Consuming Fish May Lower Cerebrovascular Disease Risk

Consuming fish may lower cerebrovascular disease risk. The cerebrovascular disease also called vascular brain disease impacts the blood vessels in the brain. It is the fifth leading cause of death in the United States.

Health experts show the link between fish intake with a lower risk of cerebrovascular disease.

The latest study found an association between higher fish consumption and lower levels of vascular brain damage in individuals, aged 65–74 years.

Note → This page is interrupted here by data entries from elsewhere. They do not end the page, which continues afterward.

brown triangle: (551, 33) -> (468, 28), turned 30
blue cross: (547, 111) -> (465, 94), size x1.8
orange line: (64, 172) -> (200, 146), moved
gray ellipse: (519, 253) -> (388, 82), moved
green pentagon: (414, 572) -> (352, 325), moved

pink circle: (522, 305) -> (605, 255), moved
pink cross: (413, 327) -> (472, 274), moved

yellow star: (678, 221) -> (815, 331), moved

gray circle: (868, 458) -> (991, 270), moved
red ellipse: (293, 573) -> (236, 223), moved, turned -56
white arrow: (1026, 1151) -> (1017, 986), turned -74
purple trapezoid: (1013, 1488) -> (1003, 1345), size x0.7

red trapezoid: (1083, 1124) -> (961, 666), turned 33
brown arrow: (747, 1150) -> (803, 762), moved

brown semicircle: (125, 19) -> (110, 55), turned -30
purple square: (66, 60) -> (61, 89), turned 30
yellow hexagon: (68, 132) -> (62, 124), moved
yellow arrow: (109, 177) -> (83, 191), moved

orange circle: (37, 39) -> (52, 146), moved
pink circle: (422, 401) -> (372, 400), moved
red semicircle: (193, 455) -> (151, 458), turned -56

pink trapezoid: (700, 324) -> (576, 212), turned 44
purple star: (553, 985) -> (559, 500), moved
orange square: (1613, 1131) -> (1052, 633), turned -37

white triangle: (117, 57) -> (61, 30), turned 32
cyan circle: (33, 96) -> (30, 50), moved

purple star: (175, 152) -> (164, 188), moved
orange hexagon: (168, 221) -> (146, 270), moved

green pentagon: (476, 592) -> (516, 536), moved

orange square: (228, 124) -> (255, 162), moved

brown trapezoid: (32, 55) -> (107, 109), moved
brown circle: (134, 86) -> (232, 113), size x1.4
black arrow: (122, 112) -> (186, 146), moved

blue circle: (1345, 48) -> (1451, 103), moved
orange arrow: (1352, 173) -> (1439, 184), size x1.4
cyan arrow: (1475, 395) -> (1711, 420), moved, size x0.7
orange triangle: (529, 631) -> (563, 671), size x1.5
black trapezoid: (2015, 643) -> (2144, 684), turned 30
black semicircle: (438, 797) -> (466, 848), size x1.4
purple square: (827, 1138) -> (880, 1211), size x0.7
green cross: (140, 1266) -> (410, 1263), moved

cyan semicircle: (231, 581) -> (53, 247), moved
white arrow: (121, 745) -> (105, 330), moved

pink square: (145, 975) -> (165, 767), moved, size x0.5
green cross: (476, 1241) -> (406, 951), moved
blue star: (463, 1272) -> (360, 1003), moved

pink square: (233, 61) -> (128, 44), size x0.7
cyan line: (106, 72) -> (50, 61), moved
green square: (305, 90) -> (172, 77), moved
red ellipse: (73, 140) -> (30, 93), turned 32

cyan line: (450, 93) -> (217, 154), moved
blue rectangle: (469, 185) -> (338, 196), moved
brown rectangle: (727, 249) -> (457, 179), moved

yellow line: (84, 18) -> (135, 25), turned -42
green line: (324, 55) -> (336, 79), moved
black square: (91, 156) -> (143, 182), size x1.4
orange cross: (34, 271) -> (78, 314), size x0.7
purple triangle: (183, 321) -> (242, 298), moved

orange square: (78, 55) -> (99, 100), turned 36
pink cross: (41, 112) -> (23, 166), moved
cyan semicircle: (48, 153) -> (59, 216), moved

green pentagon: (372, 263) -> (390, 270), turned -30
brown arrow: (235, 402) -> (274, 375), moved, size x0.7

Consuming fish two-three times per week was associated with lower levels of cerebrovascular disease-associated brain markers.

Cerebrovascular disease, or vascular brain disease, refers to a group of conditions, diseases, and disorders that affect blood flow and the blood vessels in the brain, such as stroke and vascular malformation.

Cerebrovascular disease is the world’s second leading cause of death. Cerebrovascular diseases can cause the development and progression of cognitive impairment and dementia.

The study shows a link between eating fish two or more times every week and lower levels of vascular brain damage, especially in healthy older adults aged 75 years. A similar effect was found in the participants aged 65–69 years.

The study was published in the journal Neurology.

“The magnitude of the association was also quite significant, as it was about similar to hypertension (a major risk factor for cerebrovascular disease), but in the opposite direction,” Dr. Jyrki Virtanen, an associate professor at the University of Eastern Finland, who was not involved in the study said.